Las campanas del pueblo comenzaron a repicar con fuerza. Robert apenas se sobresaltó. Desde que tenía uso de razón, su aldea había sufrido ataques de las criaturas del bosque tantas veces que no distinguía una de otras. Y siempre, año tras año, la noche del Solsticio de Invierno, la noche más larga, un ejercito enorme, como si todas las bestias celebraran alguna demoniaca festividad, se reunía para lanzar un asalto. El número y diversidad de monstruos era inconmensurable, pero, el hecho de que la aldea pudiera prepararse para la defensa y de que las propias bestias parecieran no tomarse muy en serio la batalla, ayudaban a que las bajas y la destrucción fuesen menores de lo esperado. Mayor pánico le producían a Robert los ataques sorpresivos que realizaban a lo largo del año. Grupos pequeños, partidas de caza, pero que podían atacar en cualquier momento y en cualquier lugar. Cuando se iba al arroyo por agua, al bosque por leña, mientras se cultivaba la tierra para extraerle la mísera cosecha que suponía su sustento. Incluso alguna vez, algún vecino había sido arracado de su cama mientras dormía, sin que nadie más se percatara del rapto.

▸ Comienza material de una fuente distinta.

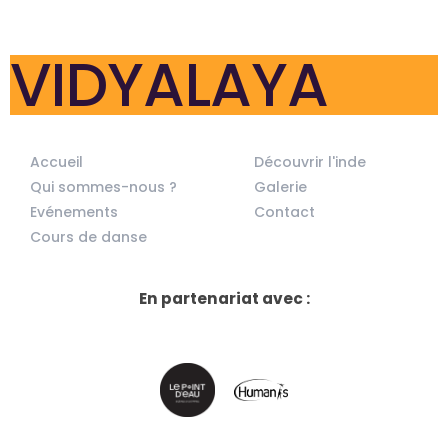
VIDYALAYA
Accueil
Découvrir l'inde
Qui sommes-nous ?
Galerie
Evénements
Contact
Cours de danse
En partenariat avec :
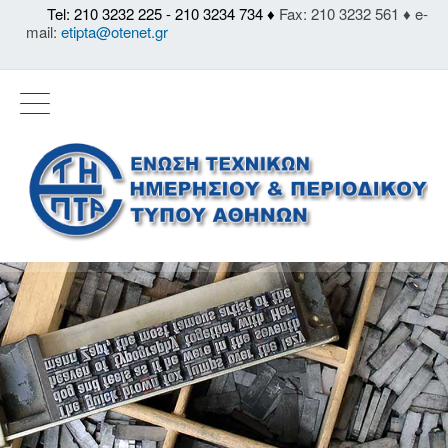
Tel: 210 3232 225 - 210 3234 734 ♦
Fax: 210 3232 561 ♦ e-
mail:
etipta@otenet.gr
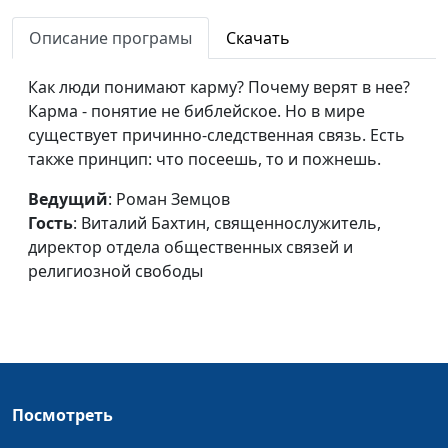
директор отдела
общественных связей
Описание програмы
Скачать
и религиозной
свободы
Как люди понимают карму? Почему верят в нее?
Карма - понятие не библейское. Но в мире
Погубить губивших
Роман Земцов,
#411
существует причинно-следственная связь. Есть
землю
Виталий Бахтин,
также принцип: что посеешь, то и пожнешь.
священнослужитель,
директор отдела
Ведущий
: Роман Земцов
общественных связей
Гость
: Виталий Бахтин, священнослужитель,
и религиозной
директор отдела общественных связей и
свободы
религиозной свободы
Кесарю - кесарево
Роман Земцов,
#410
Виталий Бахтин,
священнослужитель,
директор отдела
общественных связей
Посмотреть
и религиозной
свободы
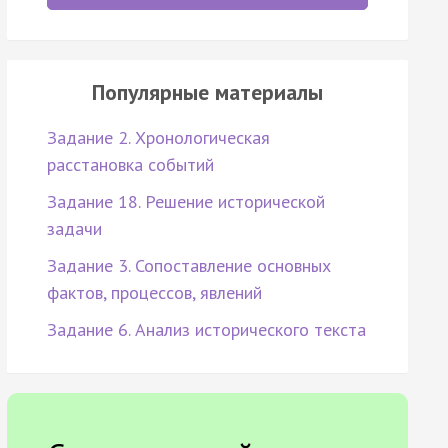
Популярные материалы
Задание 2. Хронологическая
расстановка событий
Задание 18. Решение исторической
задачи
Задание 3. Сопоставление основных
фактов, процессов, явлений
Задание 6. Анализ исторического текста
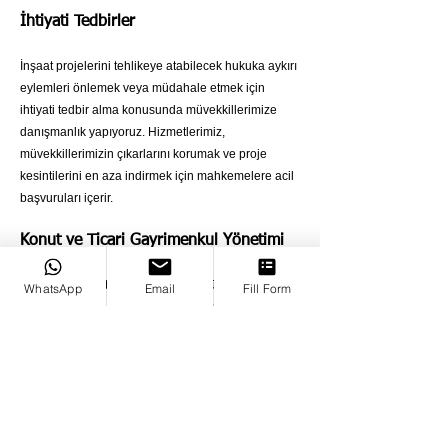
İhtiyati Tedbirler
İnşaat projelerini tehlikeye atabilecek hukuka aykırı
eylemleri önlemek veya müdahale etmek için
ihtiyati tedbir alma konusunda müvekkillerimize
danışmanlık yapıyoruz. Hizmetlerimiz,
müvekkillerimizin çıkarlarını korumak ve proje
kesintilerini en aza indirmek için mahkemelere acil
başvuruları içerir.
Konut ve Ticari Gayrimenkul Yönetimi
için Hukuki Destek
Canko Hukuk Bürosu
, konut
WhatsApp
Email
Fill Form
siteleri ve alışveriş merkezlerinin yönetimine
yönelik hukuki hizmetler sunmaktadır. Bu hizmetler,
yönetim planlarının hazırlanmasını, bağımsız bölüm
sahipleri arasındaki anlaşmazlıkların çözülmesini
ve kiracı ve mülk sahibi meseleleriyle ilgili hukuki
tavsiyeleri içermektedir. Potansiyel hukuki
sıkıntılardan kaçınmak için mülk yönetimi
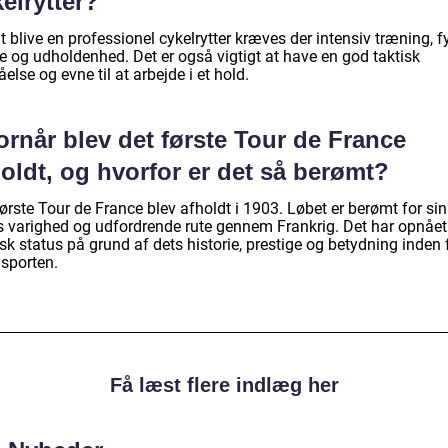
elrytter?
t blive en professionel cykelrytter kræves der intensiv træning, f
e og udholdenhed. Det er også vigtigt at have en god taktisk
åelse og evne til at arbejde i et hold.
rnår blev det første Tour de France
oldt, og hvorfor er det så berømt?
ørste Tour de France blev afholdt i 1903. Løbet er berømt for sin
s varighed og udfordrende rute gennem Frankrig. Det har opnået
sk status på grund af dets historie, prestige og betydning inden 
lsporten.
Få læst flere indlæg her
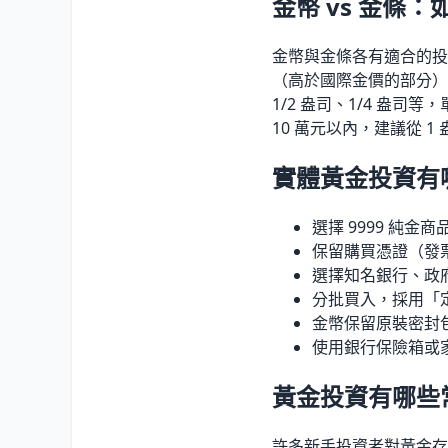
金幣 vs 金條
金幣與金條各有適合的投資
（高於國際金價的部分）較
1/2 盎司、1/4 盎司等，
10 萬元以內，建議從 
實體黃金投資有
選擇 9999 純金商
保留購買憑證（發
選擇知名銀行、政
分批買入，採用「
金幣保留原裝密封
使用銀行保險箱或
黃金投資有哪些
許多新手投資者對黃金存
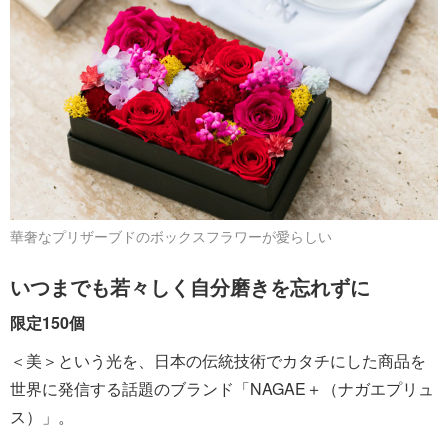
華奢なプリザーブドのボックスフラワーが愛らしい
いつまでも若々しく自分磨きを忘れずに
限定150個
＜美＞という光を、日本の伝統技術でカタチにした商品を
世界に発信する話題のブランド「NAGAE＋（ナガエプリュ
ス）」。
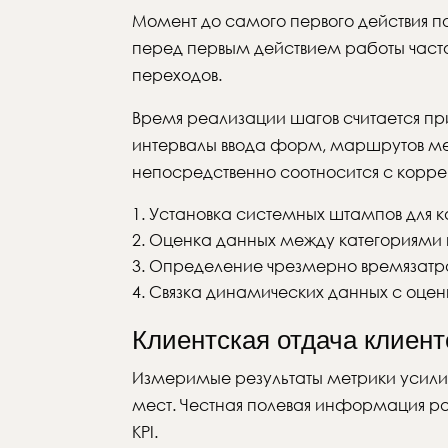
Момент до самого первого действия по
перед первым действием работы часто
переходов.
Время реализации шагов считается пр
интервалы ввода форм, маршрутов меж
непосредственно соотносится с корре
Установка системных штампов для 
Оценка данных между категориями
Определение чрезмерно времязатр
Связка динамических данных с оцен
Клиентская отдача клиент
Измеримые результаты метрики усилив
мест. Честная полевaя информация ра
KPI.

Como el año anterior, Robert divisó primero a la vanguardia de Un-gors avanzando sobre los últimos árboles del bosque que rodeaba la aldea. Sabía que de momento no eran los más peligrosos. Sus pequeños arcos y lanzas necesitaban estar mucho más cerca para ser una amenaza. Más peligrosos eran los Centi-gors. Estos engendros, centauros bestiales, podían recorrer la distancia entre el bosque y la aldea en menos tiempo del que cualquier campesino necesitaba para apuntar su arco y disparar. Por fortuna, en el ataque del Solsticio, los Centi-gors iban tan borrachos que muchas veces tropezaban con sus propias patas y caían al suelo entre las risas guturales de sus compañeros.
En seguida apareció el cuerpo principal del la manada. Cientos de Gors junto a algunas decenas de acorazados Besti-gors, la élite de su raza. Si existía entre los hombres bestia algún atisbo de marcialidad y razocinio estratégico, este se encontraba en los Besti-gors, lo que unido a su fuerza animal los hacían los más peligrosos en el asalto de la noche. Robert tocó instintivamente el pomo de su espada (realmente un cuchillo largo de cocina modificado). El deseo de todos era que no se llegara al cuerpo a cuerpo. Que la manada chocara con la lluvia de flechas que pensaban lanzarles, se bloqueara con las zanjas y estacas que sembraban los alrededores de la aldea y que, con el amanecer, y cumplido el rito que siguieran por el Solsticio, regresaran al bosque. Ese era el deseo. Robert nunca lo había visto cumplido y esta vez, además, tenía un mal pálpito.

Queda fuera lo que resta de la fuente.